The differences observed in fracture strength values between this study and other in vitro experiments on RBFDPs may be attributed to variations in study design and testing methods. Several approaches are available for evaluating fracture resistance, including shear force application, dynamic loading, and load-to-fracture testing. In the load-to-fracture test, prostheses are subjected to mechanical loading to mimic occlusal forces from an opposing antagonist. Some studies also incorporated chewing simulation prior to loading to better replicate oral conditions; however, the forces generated during chewing were generally lower than those produced during biting, and their frequency varied depending on food type and individual differences [52]. The choice of loading method also depends on the specific tooth being tested. In this study, as in the FEA study by Osman et al., anterior prostheses were loaded at a 45-degree angle [39]. The direction of load application is crucial, as prostheses can withstand greater forces when subjected to a vertical (0-degree) load compared to a more horizontal direction [21]. The loading method used in this study is consistent with previous studies [20,22,23].

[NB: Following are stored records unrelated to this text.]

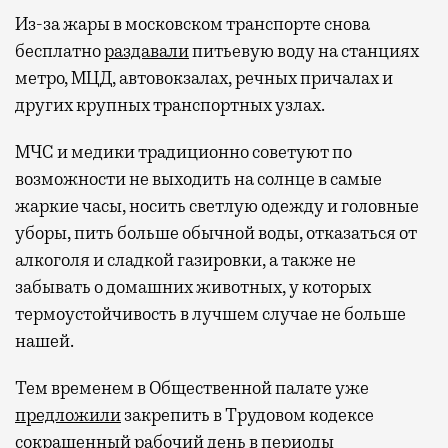
Из-за жары в московском транспорте снова
бесплатно
раздавали
питьевую воду на станциях
метро, МЦД, автовокзалах, речных причалах и
других крупных транспортных узлах.
МЧС и медики традиционно советуют по
возможности не выходить на солнце в самые
жаркие часы, носить светлую одежду и головные
уборы, пить больше обычной воды, отказаться от
алкоголя и сладкой газировки, а также не
забывать о домашних животных, у которых
термоустойчивость в лучшем случае не больше
нашей.
Тем временем в Общественной палате уже
предложили
закрепить в Трудовом кодексе
сокращенный рабочий день в периоды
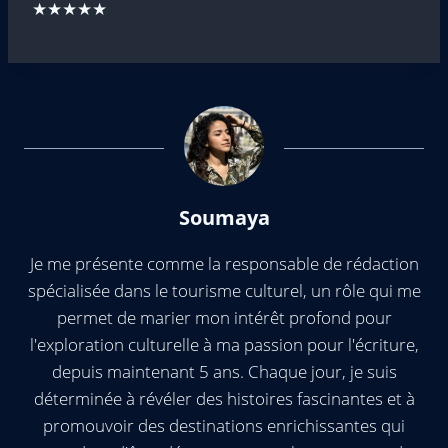
★★★★★
Soumaya
Je me présente comme la responsable de rédaction
spécialisée dans le tourisme culturel, un rôle qui me
permet de marier mon intérêt profond pour
l'exploration culturelle à ma passion pour l'écriture,
depuis maintenant 5 ans. Chaque jour, je suis
déterminée à révéler des histoires fascinantes et à
promouvoir des destinations enrichissantes qui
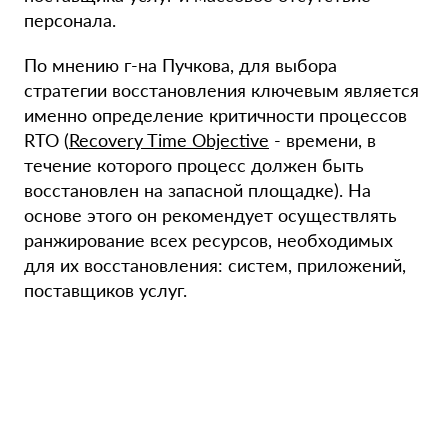
персонала.
По мнению г-на Пучкова, для выбора
стратегии восстановления ключевым является
именно определение критичности процессов
RTO (
Recovery Time Objective
- времени, в
течение которого процесс должен быть
восстановлен на запасной площадке). На
основе этого он рекомендует осуществлять
ранжирование всех ресурсов, необходимых
для их восстановления: систем, приложений,
поставщиков услуг.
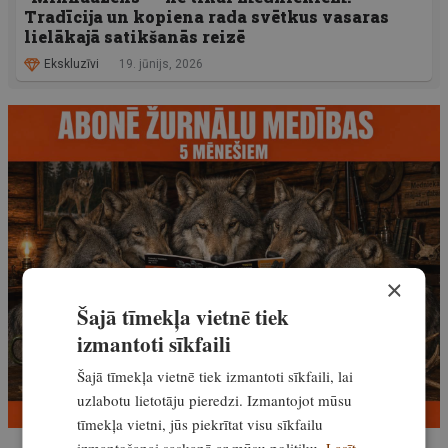
Tradīcija un kopiena rada svētkus vasaras
lielākajā satikšanās reizē
Ekskluzīvi
19. jūnijs, 2026
×
Šajā tīmekļa vietnē tiek
izmantoti sīkfaili
Šajā tīmekļa vietnē tiek izmantoti sīkfaili, lai
uzlabotu lietotāju pieredzi. Izmantojot mūsu
tīmekļa vietni, jūs piekrītat visu sīkfailu
izmantošanai saskaņā ar mūsu politiku.
Lasīt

The limitations of this study include the use of a single loading direction and the short thermomechanical aging process. Testing only one loading path does not accurately simulate the multi-directional forces experienced during chewing in the oral environment. Furthermore, all samples underwent a 6-month artificial thermomechanical aging process, which is comparable to some studies [42,43], but shorter than others [21,44]. Therefore, future studies should consider employing a longer period of artificial aging. As stated by Kern et al., thermal cycling compromised the fracture strength of the RBFDPs [21]. Additionally, future studies should also consider utilizing dynamic masticatory forces to better simulate functional occlusal loading, incorporating scanning electron microscopy to further analyze the fractured surfaces of the prostheses, and conducting clinical studies of RBFDPs fabricated from all-ceramic materials, with attention to variations in clinical crown height and abutment tooth morphology.

5. Conclusions

The load-to-fracture values for zirconia were higher than those for lithium disilicate, with connector parameters being a key influencing factor. Therefore, when planning resin-bonded fixed partial dentures for the anterior region in clinical practice, a zirconia or lithium disilicate connector with the trapezoidal dimensions of 5 (height) × 4 (base) × 1 (width) mm should be recommended.